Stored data
:::

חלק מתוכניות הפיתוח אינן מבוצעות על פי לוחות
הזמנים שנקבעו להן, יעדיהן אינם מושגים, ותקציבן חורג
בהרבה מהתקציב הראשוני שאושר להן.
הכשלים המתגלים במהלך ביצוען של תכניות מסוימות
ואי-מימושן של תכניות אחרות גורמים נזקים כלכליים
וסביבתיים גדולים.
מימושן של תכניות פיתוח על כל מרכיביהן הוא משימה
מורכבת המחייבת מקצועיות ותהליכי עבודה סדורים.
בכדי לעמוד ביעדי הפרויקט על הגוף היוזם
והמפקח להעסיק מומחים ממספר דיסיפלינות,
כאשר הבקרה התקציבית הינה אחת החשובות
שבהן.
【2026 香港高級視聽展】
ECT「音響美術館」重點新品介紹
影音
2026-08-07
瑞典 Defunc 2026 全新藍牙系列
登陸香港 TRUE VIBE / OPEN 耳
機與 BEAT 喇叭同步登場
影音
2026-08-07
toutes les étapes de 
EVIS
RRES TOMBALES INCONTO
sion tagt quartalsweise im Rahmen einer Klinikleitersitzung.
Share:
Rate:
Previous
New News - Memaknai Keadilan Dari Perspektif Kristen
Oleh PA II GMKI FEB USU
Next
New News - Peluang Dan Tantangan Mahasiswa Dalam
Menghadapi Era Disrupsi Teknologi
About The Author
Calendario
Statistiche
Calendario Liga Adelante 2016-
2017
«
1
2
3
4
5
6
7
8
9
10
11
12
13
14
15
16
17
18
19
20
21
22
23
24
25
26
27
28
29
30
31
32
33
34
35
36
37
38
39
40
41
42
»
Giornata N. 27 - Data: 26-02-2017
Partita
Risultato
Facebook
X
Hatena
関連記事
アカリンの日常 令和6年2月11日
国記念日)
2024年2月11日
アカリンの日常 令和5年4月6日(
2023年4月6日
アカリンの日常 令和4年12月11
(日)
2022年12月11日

:::

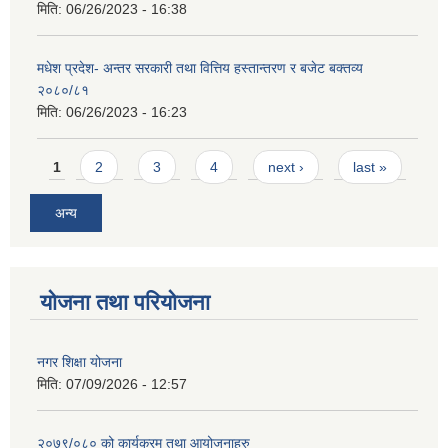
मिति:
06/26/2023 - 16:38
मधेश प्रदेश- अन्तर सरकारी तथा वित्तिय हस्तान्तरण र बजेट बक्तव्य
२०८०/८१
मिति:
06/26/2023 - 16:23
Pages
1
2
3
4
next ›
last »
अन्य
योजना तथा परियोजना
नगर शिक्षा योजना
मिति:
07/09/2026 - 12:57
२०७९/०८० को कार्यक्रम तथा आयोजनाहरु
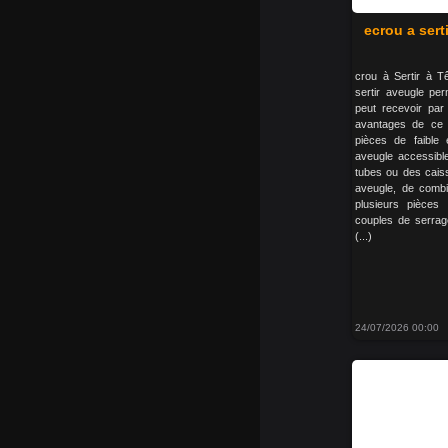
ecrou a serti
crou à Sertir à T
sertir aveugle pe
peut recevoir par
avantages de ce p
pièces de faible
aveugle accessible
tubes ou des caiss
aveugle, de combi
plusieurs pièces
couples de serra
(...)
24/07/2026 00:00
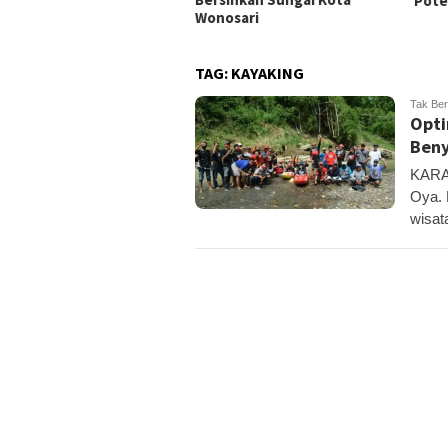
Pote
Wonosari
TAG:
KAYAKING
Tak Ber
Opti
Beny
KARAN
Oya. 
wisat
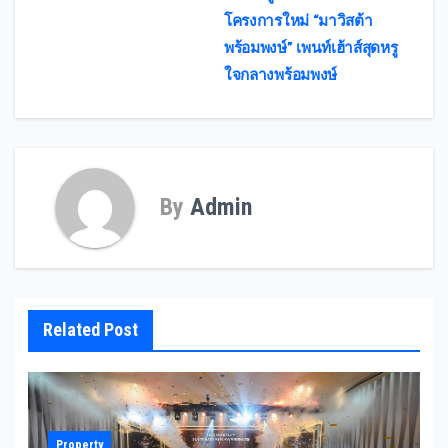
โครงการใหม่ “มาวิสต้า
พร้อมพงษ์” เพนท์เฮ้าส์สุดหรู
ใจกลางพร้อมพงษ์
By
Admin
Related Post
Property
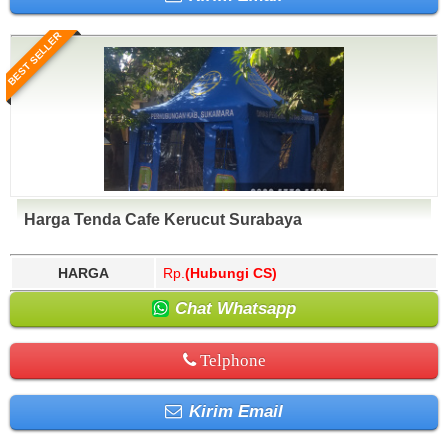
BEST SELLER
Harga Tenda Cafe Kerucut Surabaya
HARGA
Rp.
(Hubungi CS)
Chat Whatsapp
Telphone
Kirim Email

:::

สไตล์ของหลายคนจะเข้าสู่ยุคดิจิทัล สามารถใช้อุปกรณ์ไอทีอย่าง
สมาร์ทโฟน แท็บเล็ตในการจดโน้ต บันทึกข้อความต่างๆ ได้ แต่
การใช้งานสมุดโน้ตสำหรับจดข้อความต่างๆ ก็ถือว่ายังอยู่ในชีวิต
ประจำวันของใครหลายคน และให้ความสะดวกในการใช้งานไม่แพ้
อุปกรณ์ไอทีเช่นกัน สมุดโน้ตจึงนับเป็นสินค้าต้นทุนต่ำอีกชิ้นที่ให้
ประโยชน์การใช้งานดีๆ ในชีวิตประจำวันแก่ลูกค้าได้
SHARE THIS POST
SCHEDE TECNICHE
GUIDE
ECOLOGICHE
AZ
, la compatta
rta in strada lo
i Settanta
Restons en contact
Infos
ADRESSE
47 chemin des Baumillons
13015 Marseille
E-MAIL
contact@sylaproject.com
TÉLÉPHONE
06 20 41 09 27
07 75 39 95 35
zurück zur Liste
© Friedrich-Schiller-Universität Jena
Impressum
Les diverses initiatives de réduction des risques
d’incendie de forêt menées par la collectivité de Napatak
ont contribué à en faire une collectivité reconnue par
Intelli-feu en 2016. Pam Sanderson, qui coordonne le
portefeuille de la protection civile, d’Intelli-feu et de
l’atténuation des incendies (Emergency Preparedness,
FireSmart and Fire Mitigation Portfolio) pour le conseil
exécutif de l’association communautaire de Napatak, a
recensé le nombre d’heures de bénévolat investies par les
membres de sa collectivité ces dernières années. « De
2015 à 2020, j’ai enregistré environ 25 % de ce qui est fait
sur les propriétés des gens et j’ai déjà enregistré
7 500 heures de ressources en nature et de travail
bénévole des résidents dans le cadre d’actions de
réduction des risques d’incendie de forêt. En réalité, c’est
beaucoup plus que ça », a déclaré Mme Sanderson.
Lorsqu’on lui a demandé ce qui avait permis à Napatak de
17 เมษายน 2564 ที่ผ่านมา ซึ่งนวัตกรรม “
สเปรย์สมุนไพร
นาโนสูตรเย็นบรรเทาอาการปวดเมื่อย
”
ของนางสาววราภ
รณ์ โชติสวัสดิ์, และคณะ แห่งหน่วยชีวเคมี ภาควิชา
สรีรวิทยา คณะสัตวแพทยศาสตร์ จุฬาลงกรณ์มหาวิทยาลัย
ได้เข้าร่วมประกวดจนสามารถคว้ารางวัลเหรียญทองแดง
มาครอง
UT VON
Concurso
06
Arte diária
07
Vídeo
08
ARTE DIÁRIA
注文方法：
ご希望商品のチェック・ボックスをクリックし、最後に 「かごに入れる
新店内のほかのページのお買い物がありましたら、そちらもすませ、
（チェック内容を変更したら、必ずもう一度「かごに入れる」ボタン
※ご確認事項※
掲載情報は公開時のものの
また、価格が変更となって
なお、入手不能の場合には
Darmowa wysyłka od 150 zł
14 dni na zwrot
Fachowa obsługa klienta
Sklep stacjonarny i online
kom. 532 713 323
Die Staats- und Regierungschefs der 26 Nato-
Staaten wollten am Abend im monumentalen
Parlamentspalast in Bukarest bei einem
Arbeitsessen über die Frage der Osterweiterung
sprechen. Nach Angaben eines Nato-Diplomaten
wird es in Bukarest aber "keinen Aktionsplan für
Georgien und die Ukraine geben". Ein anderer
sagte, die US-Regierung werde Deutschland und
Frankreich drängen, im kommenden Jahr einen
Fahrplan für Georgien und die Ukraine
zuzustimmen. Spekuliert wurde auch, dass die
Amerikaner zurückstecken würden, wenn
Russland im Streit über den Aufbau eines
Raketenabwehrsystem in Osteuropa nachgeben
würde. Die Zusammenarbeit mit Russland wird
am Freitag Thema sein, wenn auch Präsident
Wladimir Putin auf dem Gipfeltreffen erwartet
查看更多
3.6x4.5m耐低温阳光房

:::

Work request
Please go through the data above and copy every line that has the word "Calendario".

Response area
Calendario
Calendario Liga Adelante 2016-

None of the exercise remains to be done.